Can Reasoning Models Detect Changes to their Chains of Thought?
Researchers studied whether advanced reasoning models can detect modifications to their chains of thought (CoT), finding that models exhibit only modest detection accuracy and struggle to identify how their reasoning was altered. This suggests that interventions like prefilling reasoning from stronger models or removing unsafe steps may succeed partly because models cannot reliably detect the tampering.
This research addresses a critical vulnerability in how advanced reasoning models process and validate their own computational steps. As AI systems become more autonomous in high-stakes domains, the ability to edit reasoning chains—whether to improve outputs or filter harmful content—could become standard practice. The findings reveal a significant asymmetry: models trained to produce sophisticated reasoning sequences cannot reliably detect when those sequences have been modified, either during or after generation.
The implications extend beyond academic curiosity. If reasoning models cannot detect CoT tampering, this creates both opportunities and risks. On one hand, safety teams could theoretically remove problematic reasoning steps without triggering unexpected model behavior changes. On the other hand, adversaries could inject misleading reasoning into a model's thought process, potentially compromising the integrity of critical decisions without detection. The fact that models perform equally poorly at detecting modifications to their own reasoning versus other models' reasoning suggests the weakness is fundamental to how these systems process sequential logic.

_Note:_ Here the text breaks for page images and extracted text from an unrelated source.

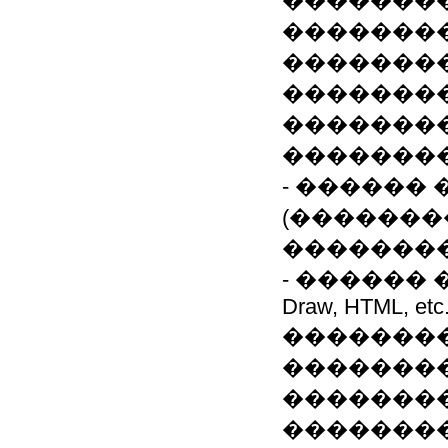
��������
��������
��������
��������
��������
��������
- ������
(�������
��������
- ������ �� ( 
Draw, HTML, etc.
��������
�������
��������
�������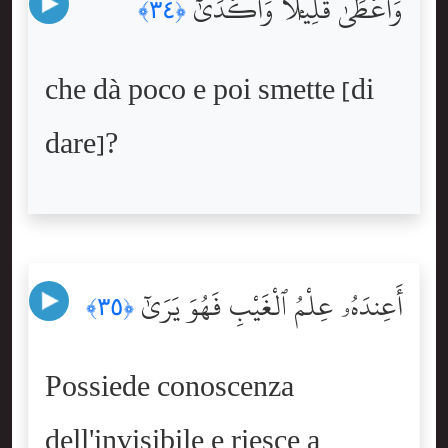
وَأَعْطَىٰ قَلِيلًۭا وَأَكْدَىٰٓ
﴿٣٤﴾
che dà poco e poi smette [di
dare]?
أَعِندَهُۥ عِلْمُ ٱلْغَيْبِ فَهُوَ يَرَىٰٓ
﴿٣٥﴾
Possiede conoscenza
dell'invisibile e riesce a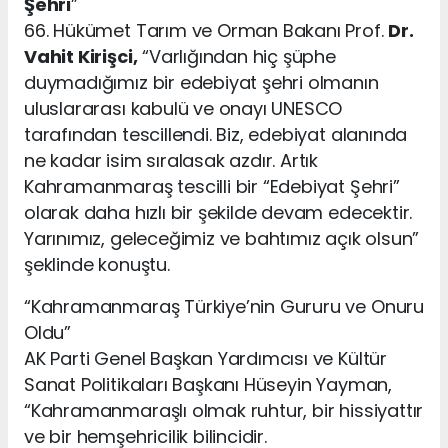
Şehri
”
66. Hükümet Tarım ve Orman Bakanı Prof.
Dr.
Vahit Kirişci,
“Varlığından hiç şüphe
duymadığımız bir edebiyat şehri olmanın
uluslararası kabulü ve onayı UNESCO
tarafından tescillendi. Biz, edebiyat alanında
ne kadar isim sıralasak azdır. Artık
Kahramanmaraş tescilli bir “Edebiyat Şehri”
olarak daha hızlı bir şekilde devam edecektir.
Yarınımız, geleceğimiz ve bahtımız açık olsun”
şeklinde konuştu.
“Kahramanmaraş Türkiye’nin Gururu ve Onuru
Oldu”
AK Parti Genel Başkan Yardımcısı ve Kültür
Sanat Politikaları Başkanı Hüseyin Yayman,
“Kahramanmaraşlı olmak ruhtur, bir hissiyattır
ve bir hemşehricilik bilincidir.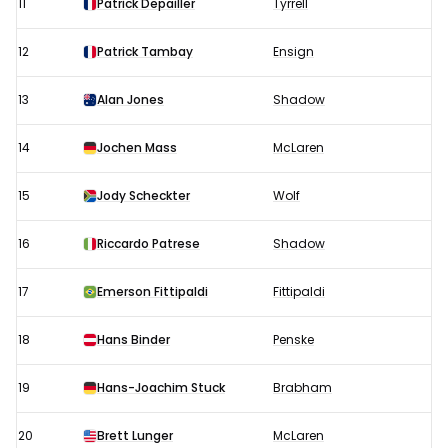
11
Patrick Depailler
Tyrrell
12
Patrick Tambay
Ensign
13
Alan Jones
Shadow
14
Jochen Mass
McLaren
15
Jody Scheckter
Wolf
16
Riccardo Patrese
Shadow
17
Emerson Fittipaldi
Fittipaldi
18
Hans Binder
Penske
19
Hans-Joachim Stuck
Brabham
20
Brett Lunger
McLaren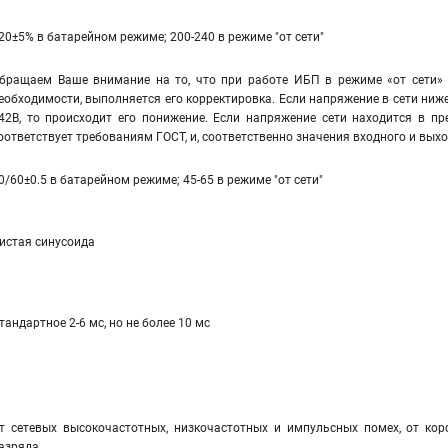
20±5% в батарейном режиме; 200-240 в режиме "от сети"
бращаем Ваше внимание на то, что при работе ИБП в режиме «от сети» 
еобходимости, выполняется его корректировка. Если напряжение в сети ниже
42В, то происходит его понижение. Если напряжение сети находится в пр
оответствует требованиям ГОСТ, и, соответственно значения входного и вы
0/60±0.5 в батарейном режиме; 45-65 в режиме "от сети"
истая синусоида
тандартное 2-6 мс, но не более 10 мс
т сетевых высокочастотных, низкочастотных и импульсных помех, от коро
азряда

For AI developers and deployers, this research indicates that relying on a model's self-awareness as a safeguard is insufficient. CoT editing techniques—increasingly used to steer model behavior—may be more effective than previously thought, but the inability of models to detect tampering also means developers cannot rely on models to flag suspicious modifications. This creates a gap in transparency and controllability that researchers must address. Future work should focus on whether models can be trained to reliably detect CoT modifications and whether detection capabilities improve with model scale or training procedures.
- →Reasoning models show only modest ability to detect modifications to their chains of thought, ranging from near-random to weak performance.
- →Models cannot reliably identify what type of changes were made to their reasoning steps, indicating shallow understanding of their own logic.
- →Detection performance is similar whether models examine their own CoTs or those from other models, suggesting a fundamental limitation rather than self-awareness gap.
- →CoT editing techniques for safety and improvement purposes may be more effective than expected since models cannot easily detect tampering.
- →The research highlights a potential vulnerability where reasoning model behavior could be altered without triggering detection or adaptive responses.